◆ DATA FOR THE TASK ◆
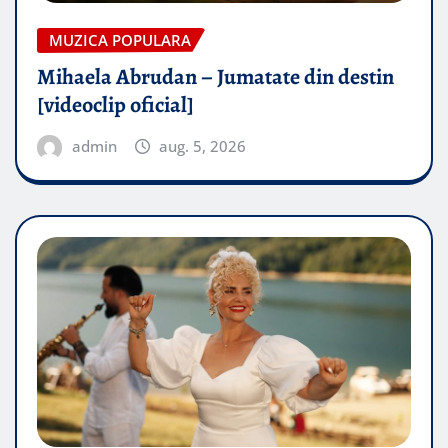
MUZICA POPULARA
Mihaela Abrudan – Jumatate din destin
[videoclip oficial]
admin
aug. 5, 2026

...

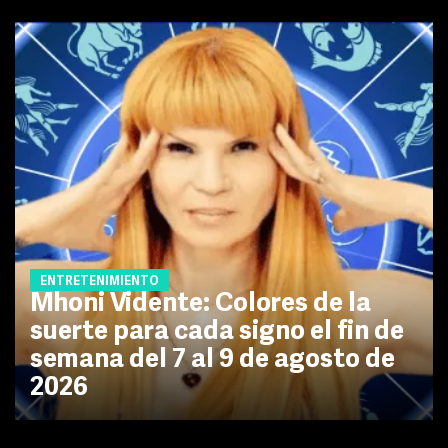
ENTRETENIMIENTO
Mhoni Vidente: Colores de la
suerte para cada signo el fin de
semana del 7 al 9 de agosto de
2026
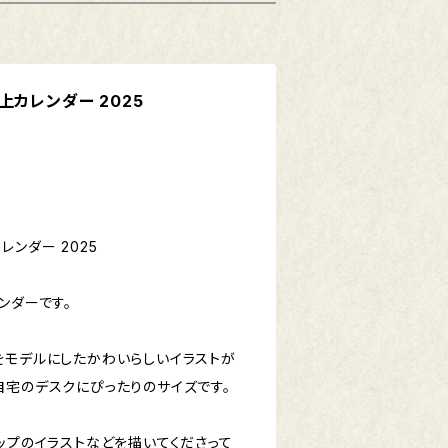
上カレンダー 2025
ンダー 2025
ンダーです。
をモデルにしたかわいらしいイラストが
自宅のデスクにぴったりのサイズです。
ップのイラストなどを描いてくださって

◆ PROBLEM DETAILS ◆
Could you restate, word for word, the lines above from the one with "上カレンダー 2025" to the one with "ップのイラストなどを描いてくださって", both included?

◆ THE COMPLETED TASK ◆
上カレンダー 2025
ンダー 2025
ンダーです。
をモデルにしたかわいらしいイラストが
自宅のデスクにぴったりのサイズです。
ップのイラストなどを描いてくださって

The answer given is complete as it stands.